A man who visited a roadside grill for a hot dog at about 2:30 a.m. March 14 was later arrested and charged with murder.

Jeremy Washington, 35, compared his March 21 arrest to a dream from which he wanted to but couldn’t wake up from.

“I was surprised and I told them it wasn’t me and I had nothing to do with anything,” Washington told Channel 2 Action News.

DeKalb County police suspected Jeremy Washington, 35, of opening fire at a driver stopped at a red light in the 3000 block of Moreland Avenue, near a Citgo gas station.

“I do not feel like they were fair at all during the course and I feel like they had already had their mind made up that this is guy and we want to book him,” Washington said.

Washington’s attorney, Tom Stubbs, said most people out committing crimes don’t do so in work vehicles with contact information printed on the car, as Washington’s did.

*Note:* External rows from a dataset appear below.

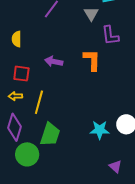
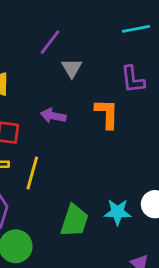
gray triangle: (91, 14) -> (72, 68), moved
green trapezoid: (50, 134) -> (74, 221), moved

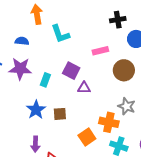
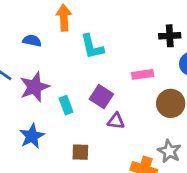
blue semicircle: (22, 41) -> (32, 41), moved
purple star: (20, 69) -> (35, 87), turned -30
cyan rectangle: (45, 80) -> (66, 105), turned -48
blue star: (36, 110) -> (32, 136), moved

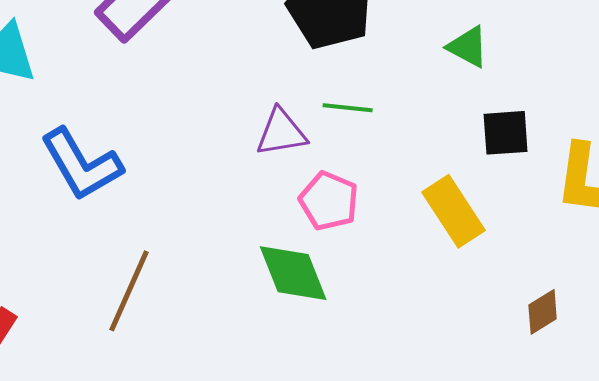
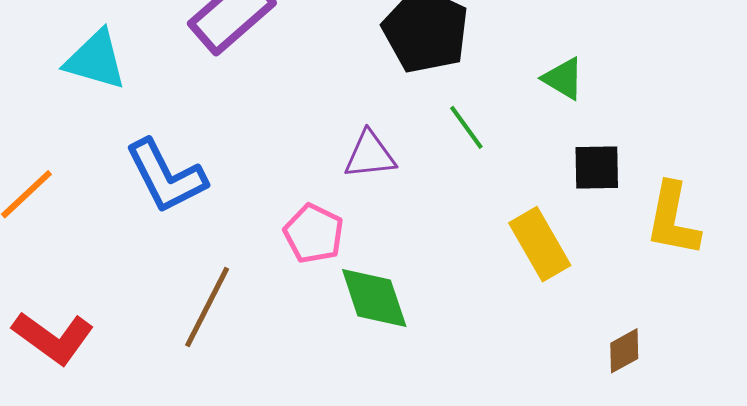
green line: (348, 108) -> (466, 127), moved, turned 45
pink pentagon: (329, 201) -> (314, 234), moved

“Now I have had a lot of clients who were not the sharpest rocks in the quarry, but very few have had to do a drive by shooting with their phone number plastered all over their car,” Stubbs told Channel 2.

Video surveillance from a night club a block away from where the shooting took place showed Washington buying his dinner after work, Stubbs told Channel 2.

After he buys a hot dog from a roadside grille, video shows Washington driving off in his SUV and the black mustang that was shot up leaves after Washington and then another vehicle follows.

Major Stephen Fore, a spokesman for DeKalb County police, said investigators has probable cause to arrest Washington.

“Mr. Washington was not wrongfully arrested,” Fore said. “Detectives investigating this homicide developed probable cause based on statements of surviving victims.”

Witnesses told police the driver of a white SUV fired upon a black Ford Mustang, killing 32-year-old Darius Davenport and critically injuring two passengers, who were struck in the face.

Cynthia Williams, a spokeswoman for the DeKalb County Sheriff’s Office, said Williams was released from jail April 7 on a $25,000 bond. If Washington paid the entire amount in cash at the jail when he was released, he would get a full refund once all charges were dropped and processed through the court system, Williams said.

But if he paid a bonding company a fee to put up the bond, he would likely lose that fee, which can be as much as 10 percent or in this case, $2,500.

Now, he wants to clear his name and get his job back, Washington told Channel 2.